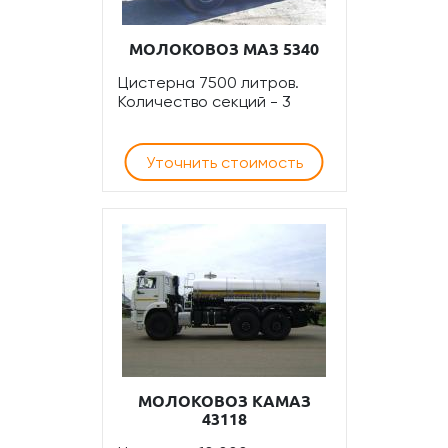
МОЛОКОВОЗ МАЗ 5340
Цистерна 7500 литров.
Количество секций - 3
Уточнить стоимость
МОЛОКОВОЗ КАМАЗ
43118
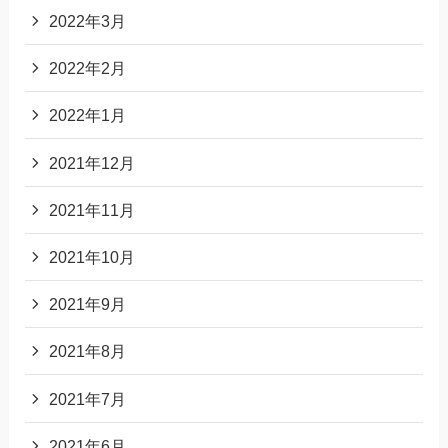
2022年3月
2022年2月
2022年1月
2021年12月
2021年11月
2021年10月
2021年9月
2021年8月
2021年7月
2021年6月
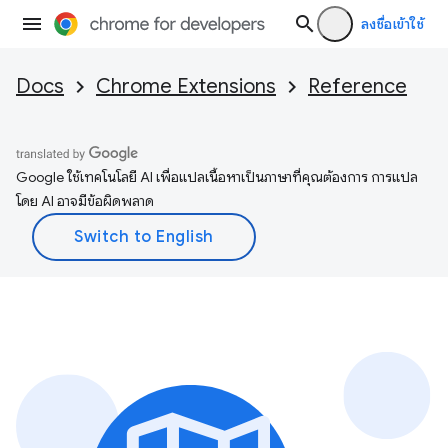
ลงชื่อเข้าใช้
Docs
Chrome Extensions
Reference
Google ใช้เทคโนโลยี AI เพื่อแปลเนื้อหาเป็นภาษาที่คุณต้องการ การแปล
โดย AI อาจมีข้อผิดพลาด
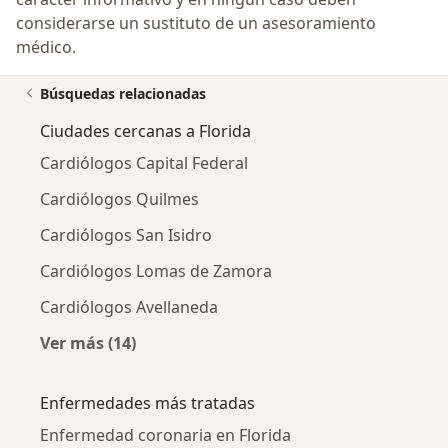
considerarse un sustituto de un asesoramiento
médico.
Búsquedas relacionadas
Ciudades cercanas a Florida
Cardiólogos Capital Federal
Cardiólogos Quilmes
Cardiólogos San Isidro
Cardiólogos Lomas de Zamora
Cardiólogos Avellaneda
Ver más (14)
Más en esta categoría: Ciudades cercanas a F
Enfermedades más tratadas
Enfermedad coronaria en Florida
----------------
An exact restatement of the lines from the one with "Ver más (14)" through the last line of the data is the only acceptable answer.

Ver más (14)
Más en esta categoría: Ciudades cercanas a F
Enfermedades más tratadas
Enfermedad coronaria en Florida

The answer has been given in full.